À nouveau, la gêne s'installe entre nous. Pour éviter cela, je sors mes écouteurs.

- Tu pleurais, tout à l'heure. Pas vrai ?
Aiden me demande cela de façon si soudaine et si anodine que je suis prise de court. Ayant repris mes esprits, je lui réponds en mentant :

- Non. J'étais juste fatiguée.

- Tant mieux, alors. Je mérites pas que tu pleures pour moi.

-Je le sais parfaitement bien, merci, dis-je d'un ton froid.

Il ne répond rien, bien sûr.

- Désolée. Je voulais pas dire ça.

Même si j'essaie de le faire souffrir, j'en suis incapable.

- Pourquoi tu t'excuses ? C'est pas comme si tu mentais.

Il me fait de la peine, dans cet état là. Je n'arrive pas à le détester, peu importe ce qu'il me fait. C'est peut-être ça, qui me rend si triste.

Sans m'en rendre compte, je m'étais mise à le fixer. Il me fixe, moi aussi. Pendant un instant, j'ai l'impression qu'il va m'embrasser. C'est ce qu'il fait. Et je le laisse faire.

- Qu'est-ce que tu fais de... Oh, désolée.

Je me détache brutalement d'Aiden. Ma sœur se tient devant nous, l'air amusé.

- Ton téléphone te sert à quoi ? Dis-je, bien que la situation soit encore embarrassante. J'ai dû t'appeler au moins 10 fois !

- Désolée, je prenais une douche. T'as oublié tes clés ?

- Ouais, répondis-je.

C'est alors que je me rappelle la raison pour laquelle moi et Aiden sommes ici. Je me redresse, et file dans ma chambre.
Une fois entrée, je cherche le sac en carton où j'avais mis les affaires d'Aiden. Ses fringues sont toutes froissées, alors je prends soin de bien les plier.

Il reste un dernier habit, le sweat que j'avais vu tout à l'heure. Je l'examine pendant un instant. Il a encore l'odeur d'Aiden, si familière. Bien que ce soit pathétique, je me suis attaché à ce sweat. Je ne sais pas pourquoi, mais j'arrive pas à le lui rendre. Alors, je le plie et le remets dans mon placard, et sort de la chambre avec ses affaires.

-Tiens, dis-je à Aiden en lui tendant le sac.

- Tu peux les garder, si tu veux.

- Tu serais venu pourquoi, alors ? Demandais-je, étonnée.

- Je sais pas, répondit-il en se grattant la tête. Je voulais juste te voir, j'imagine.

Lorsqu'il me dit ça, je suis à deux doigts de craquer. À deux doigts de tout lui pardonner. Mais je résiste quand même.

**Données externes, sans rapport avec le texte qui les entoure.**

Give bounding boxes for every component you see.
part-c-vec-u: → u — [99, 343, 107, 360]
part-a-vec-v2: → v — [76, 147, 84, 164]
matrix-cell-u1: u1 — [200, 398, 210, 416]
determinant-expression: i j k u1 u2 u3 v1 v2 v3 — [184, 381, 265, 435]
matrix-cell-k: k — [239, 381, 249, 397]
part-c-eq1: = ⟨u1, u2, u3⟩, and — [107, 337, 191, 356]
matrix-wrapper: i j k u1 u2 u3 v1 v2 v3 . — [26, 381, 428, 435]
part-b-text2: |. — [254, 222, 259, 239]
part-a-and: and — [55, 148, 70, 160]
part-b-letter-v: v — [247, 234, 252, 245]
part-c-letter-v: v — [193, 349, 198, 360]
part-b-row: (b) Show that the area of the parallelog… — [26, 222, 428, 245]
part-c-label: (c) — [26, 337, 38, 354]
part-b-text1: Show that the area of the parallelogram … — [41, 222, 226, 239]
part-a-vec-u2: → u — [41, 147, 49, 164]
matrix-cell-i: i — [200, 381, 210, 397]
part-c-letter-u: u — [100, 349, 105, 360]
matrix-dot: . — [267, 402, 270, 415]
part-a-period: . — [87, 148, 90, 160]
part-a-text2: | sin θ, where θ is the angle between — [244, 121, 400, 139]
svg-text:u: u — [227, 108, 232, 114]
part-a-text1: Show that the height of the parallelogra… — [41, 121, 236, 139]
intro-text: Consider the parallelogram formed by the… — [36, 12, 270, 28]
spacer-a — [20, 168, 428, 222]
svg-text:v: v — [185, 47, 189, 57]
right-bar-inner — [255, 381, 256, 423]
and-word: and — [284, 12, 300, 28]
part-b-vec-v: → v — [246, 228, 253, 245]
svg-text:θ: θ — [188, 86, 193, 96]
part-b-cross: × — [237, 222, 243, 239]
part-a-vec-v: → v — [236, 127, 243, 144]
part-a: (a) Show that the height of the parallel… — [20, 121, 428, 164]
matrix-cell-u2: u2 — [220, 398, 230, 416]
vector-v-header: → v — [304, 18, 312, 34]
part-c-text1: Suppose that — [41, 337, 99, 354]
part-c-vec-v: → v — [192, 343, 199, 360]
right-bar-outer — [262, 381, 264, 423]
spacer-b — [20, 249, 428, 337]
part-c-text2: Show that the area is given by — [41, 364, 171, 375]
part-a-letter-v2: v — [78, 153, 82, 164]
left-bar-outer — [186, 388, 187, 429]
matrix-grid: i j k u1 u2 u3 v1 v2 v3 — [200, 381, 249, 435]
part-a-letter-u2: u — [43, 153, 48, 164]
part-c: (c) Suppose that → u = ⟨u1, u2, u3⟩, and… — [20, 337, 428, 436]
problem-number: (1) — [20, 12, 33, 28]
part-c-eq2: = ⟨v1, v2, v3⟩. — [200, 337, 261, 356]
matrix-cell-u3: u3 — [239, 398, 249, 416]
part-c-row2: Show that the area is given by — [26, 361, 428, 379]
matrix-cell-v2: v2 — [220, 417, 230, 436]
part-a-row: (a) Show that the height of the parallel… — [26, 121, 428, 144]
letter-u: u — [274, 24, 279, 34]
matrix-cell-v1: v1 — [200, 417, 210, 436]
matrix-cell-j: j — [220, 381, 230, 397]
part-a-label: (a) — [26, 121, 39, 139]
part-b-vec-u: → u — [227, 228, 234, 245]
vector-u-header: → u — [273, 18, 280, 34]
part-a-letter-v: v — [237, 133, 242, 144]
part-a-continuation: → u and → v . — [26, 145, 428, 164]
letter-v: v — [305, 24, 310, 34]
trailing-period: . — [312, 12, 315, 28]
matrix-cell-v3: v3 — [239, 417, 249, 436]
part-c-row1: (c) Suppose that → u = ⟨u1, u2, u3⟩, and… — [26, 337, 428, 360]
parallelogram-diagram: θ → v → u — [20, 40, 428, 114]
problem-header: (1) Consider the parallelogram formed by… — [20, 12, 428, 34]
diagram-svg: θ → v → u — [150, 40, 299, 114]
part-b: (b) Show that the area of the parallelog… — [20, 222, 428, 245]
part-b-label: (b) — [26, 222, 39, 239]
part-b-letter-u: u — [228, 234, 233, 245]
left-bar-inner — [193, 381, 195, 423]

- Aiden, je pense toujours ce que j'ai dit la dernière fois. Je veux plus qu'on soit ensemble.

Aiden m'observe, comme s'il cherchait à savoir ce que je pensais vraiment. Puis il repart, sans un mot.

Je reste devant la porte, désemparée. Je regrette presque ce que je viens de faire, mais au fond, je sais que c'est la bonne décision.